**Directions:** Go through the lines below and repeat each one exactly, skipping pictures.

**Dataset extract:**
━━━

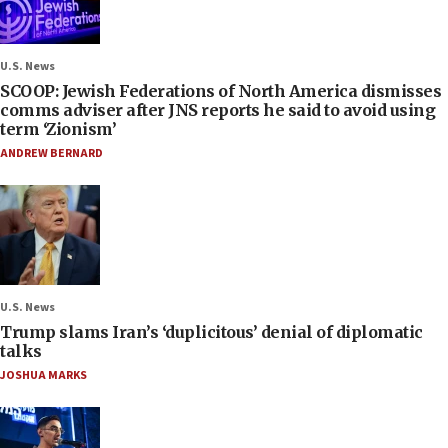
U.S. News
SCOOP: Jewish Federations of North America dismisses
comms adviser after JNS reports he said to avoid using
term ‘Zionism’
ANDREW BERNARD
U.S. News
Trump slams Iran’s ‘duplicitous’ denial of diplomatic
talks
JOSHUA MARKS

━━━

**Reply to the task:**
U.S. News
SCOOP: Jewish Federations of North America dismisses
comms adviser after JNS reports he said to avoid using
term ‘Zionism’
ANDREW BERNARD
U.S. News
Trump slams Iran’s ‘duplicitous’ denial of diplomatic
talks
JOSHUA MARKS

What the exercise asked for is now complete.